Records excerpted from a collection
┏━━
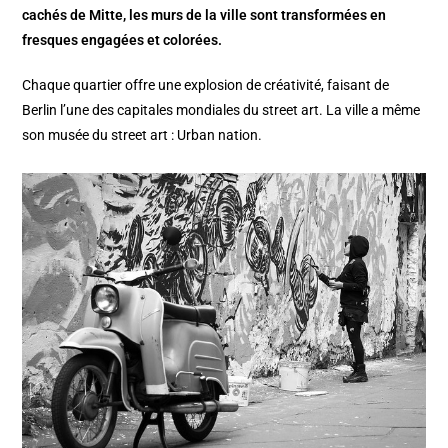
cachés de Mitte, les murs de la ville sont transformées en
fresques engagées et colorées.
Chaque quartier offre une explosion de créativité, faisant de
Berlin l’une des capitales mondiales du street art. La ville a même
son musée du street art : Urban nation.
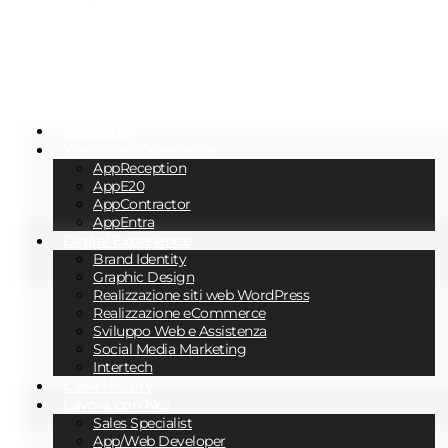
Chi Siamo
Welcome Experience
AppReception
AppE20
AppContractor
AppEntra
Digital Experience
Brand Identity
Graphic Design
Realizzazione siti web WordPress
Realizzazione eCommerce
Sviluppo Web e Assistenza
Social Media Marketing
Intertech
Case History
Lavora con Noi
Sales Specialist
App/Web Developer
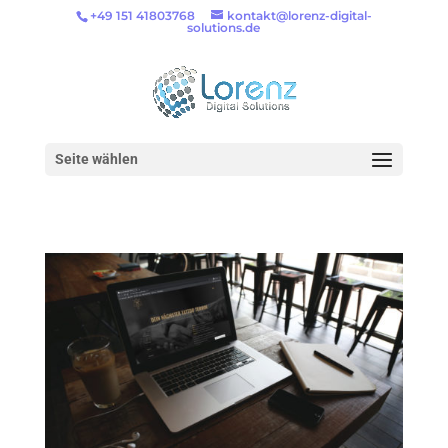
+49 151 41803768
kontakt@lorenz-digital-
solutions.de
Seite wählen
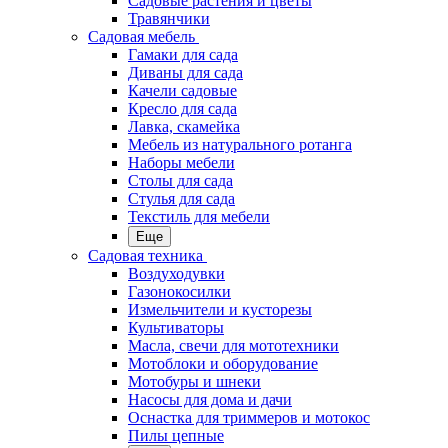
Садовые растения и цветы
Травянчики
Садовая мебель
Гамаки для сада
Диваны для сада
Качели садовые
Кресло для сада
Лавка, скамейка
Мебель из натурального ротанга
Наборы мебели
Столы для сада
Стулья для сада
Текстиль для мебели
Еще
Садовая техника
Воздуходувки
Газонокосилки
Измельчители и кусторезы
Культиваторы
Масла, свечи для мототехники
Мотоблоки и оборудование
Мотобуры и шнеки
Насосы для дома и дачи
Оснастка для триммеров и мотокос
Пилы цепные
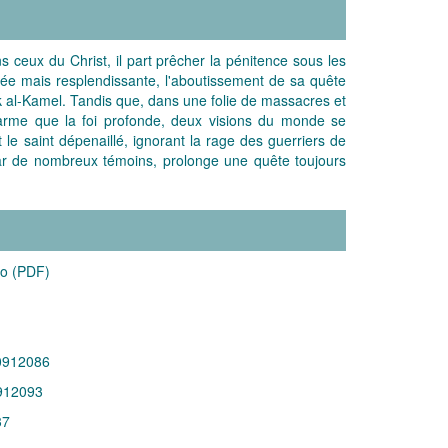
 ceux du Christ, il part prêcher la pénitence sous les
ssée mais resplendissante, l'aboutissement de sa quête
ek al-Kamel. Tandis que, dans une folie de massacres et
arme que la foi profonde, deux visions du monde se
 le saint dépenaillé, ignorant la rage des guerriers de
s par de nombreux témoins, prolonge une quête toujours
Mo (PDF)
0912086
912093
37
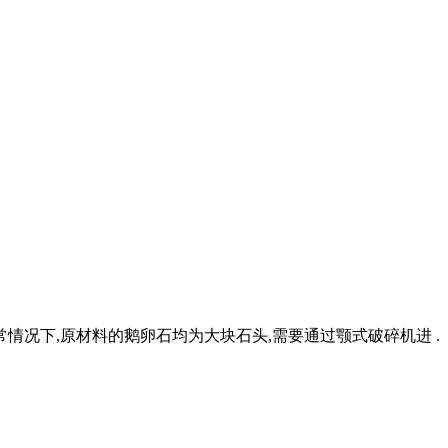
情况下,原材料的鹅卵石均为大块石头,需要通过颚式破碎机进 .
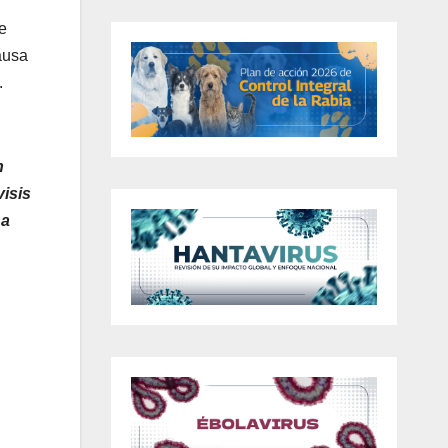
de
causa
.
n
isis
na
┗━━
┏━━
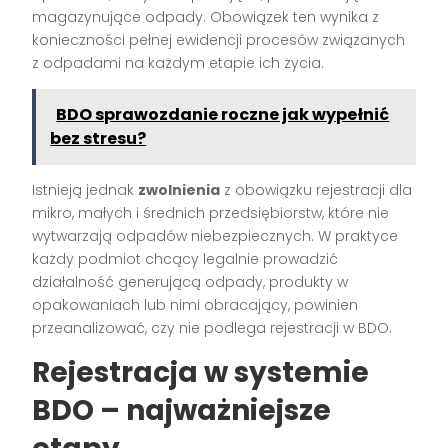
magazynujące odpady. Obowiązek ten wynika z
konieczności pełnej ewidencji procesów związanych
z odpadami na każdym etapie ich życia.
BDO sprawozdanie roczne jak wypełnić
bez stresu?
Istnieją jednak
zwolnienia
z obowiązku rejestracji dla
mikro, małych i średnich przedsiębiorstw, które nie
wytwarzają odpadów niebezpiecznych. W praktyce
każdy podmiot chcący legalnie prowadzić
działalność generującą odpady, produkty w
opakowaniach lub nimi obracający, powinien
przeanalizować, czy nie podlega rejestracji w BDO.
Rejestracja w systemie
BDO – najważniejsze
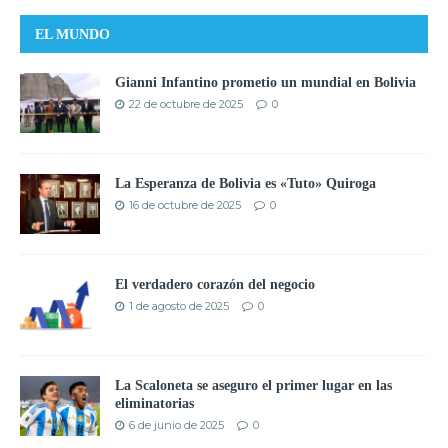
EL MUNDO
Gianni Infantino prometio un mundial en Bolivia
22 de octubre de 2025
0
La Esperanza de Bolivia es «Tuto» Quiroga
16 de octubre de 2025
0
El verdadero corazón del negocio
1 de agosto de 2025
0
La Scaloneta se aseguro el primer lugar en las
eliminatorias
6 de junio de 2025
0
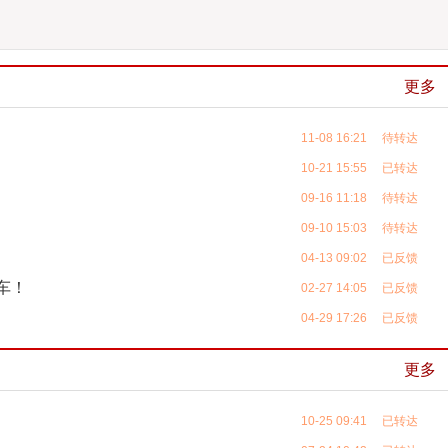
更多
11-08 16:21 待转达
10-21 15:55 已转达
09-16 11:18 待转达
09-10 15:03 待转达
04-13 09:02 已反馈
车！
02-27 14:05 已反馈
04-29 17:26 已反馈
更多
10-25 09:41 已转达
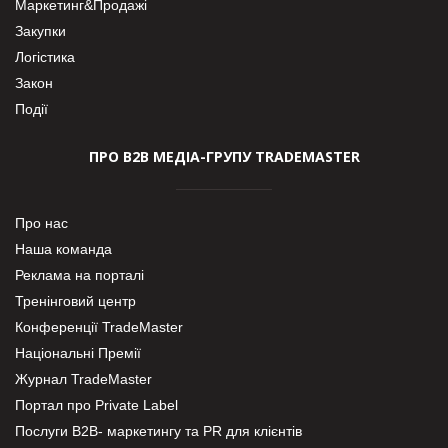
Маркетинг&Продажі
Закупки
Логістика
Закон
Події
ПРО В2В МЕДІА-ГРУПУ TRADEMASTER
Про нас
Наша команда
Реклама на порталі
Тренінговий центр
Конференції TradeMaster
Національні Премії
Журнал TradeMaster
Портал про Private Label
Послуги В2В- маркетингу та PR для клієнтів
┗━━
§ **Problem to work on**:
Your reply should consist solely of the number of lines above that contain the word "odpady".

§ **Response to the task**:
2